The FT performance of different ANNs with six hidden-layer neurons in solving an overlapping classification problem. (A) Two classes of Gaussian noise sources. (B) The plot of the relative correct rate versus the number of iterations. The inset shows the changes of the error within the initial 40 iterations. (C and D) The plot of errors versus the faulty parameters (C) and the plot of errors versus the faulty neurons in the hidden layer (D) in 20 independent experiments when using ANNs trained via BP, MW, GE-GA, and FIB-GA methods

Figure 5
figure 5

Relative correct rates of different ANNs with six hidden-layer neurons in solving an overlapping classification problem. (A) The plot of circle RCR (top) and square RCR (bottom) versus the number of faulty parameters. (B) The plot of circle RCR (top) and square RCR (bottom) versus the number of faulty neurons

Discussion

This study compared the FT performances of ANNs constructed with four different algorithms: BP, MW, GE-GA, and FIB-GA. The FIB-GA was constructed via the use of FIB learning algorithms, which has been proven to be a common and efficient method of training fault-tolerant neural networks that includes the addition of noise to the input, weights, or nodes (Leung and Sum, 2008; Ho et al., 2010). Our results clearly show that the FIB learning algorithm is an efficient method for improving the FT performance of ANNs. The data of this study show that FIB-GA results in a significant improvement in errors between the actual and desired inputs when one or multiple neurons are voided.

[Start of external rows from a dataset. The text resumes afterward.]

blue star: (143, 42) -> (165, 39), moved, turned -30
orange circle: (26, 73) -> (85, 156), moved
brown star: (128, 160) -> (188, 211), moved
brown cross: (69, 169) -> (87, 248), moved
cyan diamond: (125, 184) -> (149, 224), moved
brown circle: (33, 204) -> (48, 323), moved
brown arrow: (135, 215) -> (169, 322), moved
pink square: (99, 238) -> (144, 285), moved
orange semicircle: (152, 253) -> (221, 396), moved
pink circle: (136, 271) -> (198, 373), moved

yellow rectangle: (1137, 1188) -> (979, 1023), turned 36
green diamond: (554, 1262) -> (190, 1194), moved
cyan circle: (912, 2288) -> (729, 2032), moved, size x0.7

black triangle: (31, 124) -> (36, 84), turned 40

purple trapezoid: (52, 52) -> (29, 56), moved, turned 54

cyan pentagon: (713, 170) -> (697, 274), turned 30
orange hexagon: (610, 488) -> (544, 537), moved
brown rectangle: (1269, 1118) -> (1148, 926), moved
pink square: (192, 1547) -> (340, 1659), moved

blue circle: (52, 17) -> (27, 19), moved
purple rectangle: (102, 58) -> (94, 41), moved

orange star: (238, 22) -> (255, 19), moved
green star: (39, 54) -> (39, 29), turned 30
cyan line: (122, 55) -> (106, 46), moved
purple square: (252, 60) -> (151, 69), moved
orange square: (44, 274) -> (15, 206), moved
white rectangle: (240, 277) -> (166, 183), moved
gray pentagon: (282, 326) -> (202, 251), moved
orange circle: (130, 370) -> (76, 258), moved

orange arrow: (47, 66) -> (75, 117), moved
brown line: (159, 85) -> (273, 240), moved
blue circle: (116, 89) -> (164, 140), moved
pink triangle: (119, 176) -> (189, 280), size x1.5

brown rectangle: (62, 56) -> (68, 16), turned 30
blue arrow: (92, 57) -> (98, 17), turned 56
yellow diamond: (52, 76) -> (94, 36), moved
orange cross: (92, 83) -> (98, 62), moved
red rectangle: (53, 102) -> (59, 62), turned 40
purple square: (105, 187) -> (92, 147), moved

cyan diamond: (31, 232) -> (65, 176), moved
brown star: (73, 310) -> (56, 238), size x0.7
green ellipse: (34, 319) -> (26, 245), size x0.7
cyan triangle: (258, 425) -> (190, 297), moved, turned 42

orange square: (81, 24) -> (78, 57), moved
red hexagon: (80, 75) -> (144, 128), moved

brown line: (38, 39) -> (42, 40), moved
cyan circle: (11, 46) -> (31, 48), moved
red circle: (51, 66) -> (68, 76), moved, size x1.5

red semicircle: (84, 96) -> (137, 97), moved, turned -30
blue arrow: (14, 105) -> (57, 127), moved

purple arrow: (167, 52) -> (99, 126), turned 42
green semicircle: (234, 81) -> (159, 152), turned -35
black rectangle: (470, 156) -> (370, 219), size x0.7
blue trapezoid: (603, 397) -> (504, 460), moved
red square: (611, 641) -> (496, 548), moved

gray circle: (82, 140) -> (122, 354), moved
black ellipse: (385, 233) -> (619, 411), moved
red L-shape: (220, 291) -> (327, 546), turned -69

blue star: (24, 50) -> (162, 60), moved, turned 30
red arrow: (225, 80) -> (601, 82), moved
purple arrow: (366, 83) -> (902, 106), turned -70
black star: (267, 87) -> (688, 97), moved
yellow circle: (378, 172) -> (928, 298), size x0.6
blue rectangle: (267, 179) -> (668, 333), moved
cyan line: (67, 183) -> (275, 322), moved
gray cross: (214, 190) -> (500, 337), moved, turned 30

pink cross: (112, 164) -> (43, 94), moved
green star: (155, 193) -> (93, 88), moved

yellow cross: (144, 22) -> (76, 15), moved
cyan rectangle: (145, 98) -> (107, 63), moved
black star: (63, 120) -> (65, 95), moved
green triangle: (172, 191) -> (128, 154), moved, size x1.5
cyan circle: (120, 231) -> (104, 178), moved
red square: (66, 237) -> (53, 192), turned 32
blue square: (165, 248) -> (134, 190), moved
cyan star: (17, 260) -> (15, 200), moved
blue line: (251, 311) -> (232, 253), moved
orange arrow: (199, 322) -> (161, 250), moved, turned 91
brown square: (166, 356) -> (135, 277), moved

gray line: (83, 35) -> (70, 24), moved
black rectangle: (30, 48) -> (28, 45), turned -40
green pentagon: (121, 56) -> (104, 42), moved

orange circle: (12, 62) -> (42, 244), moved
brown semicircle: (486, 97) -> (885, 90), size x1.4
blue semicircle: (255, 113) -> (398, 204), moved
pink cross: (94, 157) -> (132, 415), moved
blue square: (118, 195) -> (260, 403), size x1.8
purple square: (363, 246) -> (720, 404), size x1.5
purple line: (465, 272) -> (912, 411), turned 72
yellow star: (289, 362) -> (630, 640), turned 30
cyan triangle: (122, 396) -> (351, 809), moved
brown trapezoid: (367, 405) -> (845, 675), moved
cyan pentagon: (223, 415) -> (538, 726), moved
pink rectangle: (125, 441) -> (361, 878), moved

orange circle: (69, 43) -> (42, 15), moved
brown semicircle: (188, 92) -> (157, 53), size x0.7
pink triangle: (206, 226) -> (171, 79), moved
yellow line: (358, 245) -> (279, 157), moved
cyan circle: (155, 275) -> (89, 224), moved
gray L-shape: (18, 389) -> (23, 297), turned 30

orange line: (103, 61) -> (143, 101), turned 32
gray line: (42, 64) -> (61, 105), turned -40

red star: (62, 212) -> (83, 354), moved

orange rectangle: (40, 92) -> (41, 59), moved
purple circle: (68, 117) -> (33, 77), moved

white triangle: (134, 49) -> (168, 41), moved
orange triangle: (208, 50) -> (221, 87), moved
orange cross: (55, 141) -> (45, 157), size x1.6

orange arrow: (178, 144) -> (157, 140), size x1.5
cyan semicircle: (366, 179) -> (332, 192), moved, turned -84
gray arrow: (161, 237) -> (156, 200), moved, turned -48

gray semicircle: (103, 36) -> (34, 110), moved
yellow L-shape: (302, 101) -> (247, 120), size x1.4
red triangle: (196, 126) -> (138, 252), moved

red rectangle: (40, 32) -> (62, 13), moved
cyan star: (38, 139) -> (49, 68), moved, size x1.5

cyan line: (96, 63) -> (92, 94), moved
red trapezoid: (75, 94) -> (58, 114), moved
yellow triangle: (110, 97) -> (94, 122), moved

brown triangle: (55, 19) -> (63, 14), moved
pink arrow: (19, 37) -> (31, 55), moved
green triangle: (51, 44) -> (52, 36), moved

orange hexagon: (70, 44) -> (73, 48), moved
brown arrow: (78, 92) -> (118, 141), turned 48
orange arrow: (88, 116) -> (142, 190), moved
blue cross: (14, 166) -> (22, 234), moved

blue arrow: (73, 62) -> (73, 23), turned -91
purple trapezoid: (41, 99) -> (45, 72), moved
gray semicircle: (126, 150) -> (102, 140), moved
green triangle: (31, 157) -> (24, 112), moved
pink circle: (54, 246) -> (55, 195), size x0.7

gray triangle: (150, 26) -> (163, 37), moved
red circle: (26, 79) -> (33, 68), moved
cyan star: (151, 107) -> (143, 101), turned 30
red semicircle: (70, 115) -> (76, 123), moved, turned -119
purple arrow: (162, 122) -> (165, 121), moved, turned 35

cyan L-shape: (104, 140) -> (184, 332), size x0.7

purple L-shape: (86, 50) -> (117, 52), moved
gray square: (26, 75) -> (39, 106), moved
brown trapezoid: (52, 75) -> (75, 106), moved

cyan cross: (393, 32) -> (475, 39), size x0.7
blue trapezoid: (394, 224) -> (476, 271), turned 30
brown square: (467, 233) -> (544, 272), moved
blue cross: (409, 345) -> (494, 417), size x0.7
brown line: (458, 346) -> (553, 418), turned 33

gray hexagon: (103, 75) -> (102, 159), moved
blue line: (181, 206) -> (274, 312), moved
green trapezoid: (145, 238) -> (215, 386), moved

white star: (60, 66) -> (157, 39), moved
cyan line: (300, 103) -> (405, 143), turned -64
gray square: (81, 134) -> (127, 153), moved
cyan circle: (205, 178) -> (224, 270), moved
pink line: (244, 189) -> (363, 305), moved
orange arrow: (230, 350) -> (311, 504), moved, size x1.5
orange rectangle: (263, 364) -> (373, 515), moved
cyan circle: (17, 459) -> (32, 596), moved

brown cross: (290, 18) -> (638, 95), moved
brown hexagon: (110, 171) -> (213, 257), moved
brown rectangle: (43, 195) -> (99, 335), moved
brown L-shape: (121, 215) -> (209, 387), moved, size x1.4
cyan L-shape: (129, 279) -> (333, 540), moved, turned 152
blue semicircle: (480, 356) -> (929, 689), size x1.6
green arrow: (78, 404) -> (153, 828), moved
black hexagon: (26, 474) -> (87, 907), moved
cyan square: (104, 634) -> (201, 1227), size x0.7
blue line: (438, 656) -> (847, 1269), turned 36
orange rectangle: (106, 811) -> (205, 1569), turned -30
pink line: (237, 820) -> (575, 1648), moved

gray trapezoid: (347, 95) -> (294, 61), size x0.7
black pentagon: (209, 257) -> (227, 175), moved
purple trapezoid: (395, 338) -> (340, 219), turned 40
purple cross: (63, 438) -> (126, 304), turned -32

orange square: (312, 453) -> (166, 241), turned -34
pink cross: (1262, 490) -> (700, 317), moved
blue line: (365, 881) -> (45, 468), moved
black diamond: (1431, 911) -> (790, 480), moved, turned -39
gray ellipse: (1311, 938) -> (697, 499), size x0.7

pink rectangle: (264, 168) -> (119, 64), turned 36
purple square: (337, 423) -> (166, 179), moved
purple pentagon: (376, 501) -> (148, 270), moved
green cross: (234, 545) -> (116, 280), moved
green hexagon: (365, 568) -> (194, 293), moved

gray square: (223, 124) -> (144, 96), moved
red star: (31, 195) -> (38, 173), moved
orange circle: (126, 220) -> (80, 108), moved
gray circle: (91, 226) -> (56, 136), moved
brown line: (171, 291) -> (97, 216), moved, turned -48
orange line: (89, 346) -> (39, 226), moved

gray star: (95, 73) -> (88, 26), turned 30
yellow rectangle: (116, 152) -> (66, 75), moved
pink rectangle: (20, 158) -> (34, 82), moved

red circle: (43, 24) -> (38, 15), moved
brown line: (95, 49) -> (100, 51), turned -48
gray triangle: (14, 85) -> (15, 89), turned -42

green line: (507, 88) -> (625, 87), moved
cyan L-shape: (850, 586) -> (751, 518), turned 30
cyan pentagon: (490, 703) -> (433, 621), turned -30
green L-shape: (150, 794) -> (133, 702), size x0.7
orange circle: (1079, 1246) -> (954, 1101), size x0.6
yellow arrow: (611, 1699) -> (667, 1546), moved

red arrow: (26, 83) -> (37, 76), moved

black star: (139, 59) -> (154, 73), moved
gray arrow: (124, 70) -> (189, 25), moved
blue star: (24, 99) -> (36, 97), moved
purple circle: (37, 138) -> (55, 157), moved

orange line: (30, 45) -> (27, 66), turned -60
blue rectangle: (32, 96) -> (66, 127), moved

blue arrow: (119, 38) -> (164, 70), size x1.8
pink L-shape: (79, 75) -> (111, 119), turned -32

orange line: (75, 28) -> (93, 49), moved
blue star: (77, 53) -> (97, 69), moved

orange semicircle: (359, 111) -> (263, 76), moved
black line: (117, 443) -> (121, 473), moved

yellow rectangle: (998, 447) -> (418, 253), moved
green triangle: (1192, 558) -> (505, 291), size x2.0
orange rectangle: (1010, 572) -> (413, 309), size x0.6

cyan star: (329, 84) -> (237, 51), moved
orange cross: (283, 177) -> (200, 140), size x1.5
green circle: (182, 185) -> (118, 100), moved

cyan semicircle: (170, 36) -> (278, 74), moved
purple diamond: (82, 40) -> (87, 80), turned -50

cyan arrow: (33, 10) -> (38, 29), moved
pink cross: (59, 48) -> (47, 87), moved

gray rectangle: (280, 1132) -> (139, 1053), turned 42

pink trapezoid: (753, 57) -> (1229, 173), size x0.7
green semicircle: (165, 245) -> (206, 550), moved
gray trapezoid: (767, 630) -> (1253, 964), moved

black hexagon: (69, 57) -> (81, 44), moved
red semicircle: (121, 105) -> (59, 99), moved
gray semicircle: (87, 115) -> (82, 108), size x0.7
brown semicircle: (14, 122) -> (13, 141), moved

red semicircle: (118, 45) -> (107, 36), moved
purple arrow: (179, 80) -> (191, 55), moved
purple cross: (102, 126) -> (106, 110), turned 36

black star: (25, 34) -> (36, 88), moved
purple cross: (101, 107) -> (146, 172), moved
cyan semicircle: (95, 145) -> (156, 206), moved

It is worth noting that, when solving an XOR problem or an overlapping classification problem with the continuous and differentiable basis function, the GE-GA does not offer an advantage over the BP and MW algorithms. This might suggest that FT is not an intrinsic property of GA ANNs. In contrast, compared to the two GAs, the BP and MW algorithms showed much faster training speeds, which implies that efficiency competes with fault tolerance in ANNs. An option for increasing the FT performances of ANNs is to avoid weights or neurons with significant effects on errors. Our analysis showed that the weights between the hidden layer and the output layer in the ANNs trained with the GE-GA, BP, or MW, but not those trained with the FIB-GA, are correlated with the output errors, a finding which clearly supports the notion that robustness is greater in a distributed ANN. This is also consistent with previous attempts to improve the partial FT of ANNs by distributing the absolute value of weights uniformly (Cavalieri and Mirabella, 1999a, b). In addition, Macia and Sole reported that degeneracy, rather than redundancy, is necessary for reliable designs of NAND (NOT AND, a binary operation) gate-forming systems(Macia and Sole, 2009). Considering the fact that the BNNs are also distributed systems yielding a high FT performance, distributed storage and processing seem to be key properties in both ANNs and BNNs. Together, our results propose that a fault/noise injection-based genetic algorithm would serve as an efficient approach for improving the FT in ANNs.

Methods

The architecture of the ANN

In this study, a three-layer ANN was constructed: an input layer of two neurons, a hidden layer comprised of different numbers of neurons, and an output layer of one neuron. Figure 1A shows the architecture. Each neuron receives multiple weighted inputs and sends one weighted output to the connected neurons. Simply stated, neurons are interconnected through a unidirectional manner (input → hidden → output direction), and there is no connection within a layer (Fig. 1A). The input of the neuron j in the hidden layer is given by

$${\text{x}}_{\text{j}} = \mathop \sum \limits_{{{\text{i}} = 1}}^{\text{n}} {\left( {{\text{Input}}_{\text{ij}} \times {\text{weight}}_{\text{ij}} } \right) + {\text{b}}_{\text{j}} }$$

where \({\text{Input}}_{\text{ij}}\), \({\text{weight}}_{\text{ij}}\), and \({\text{b}}_{\text{j}}\) denote the input, weight, and input bias of the postsynaptic neuron j, which is connected to the presynaptic neuron i, and n denotes the number of the presynaptic neurons connecting to the neuron j.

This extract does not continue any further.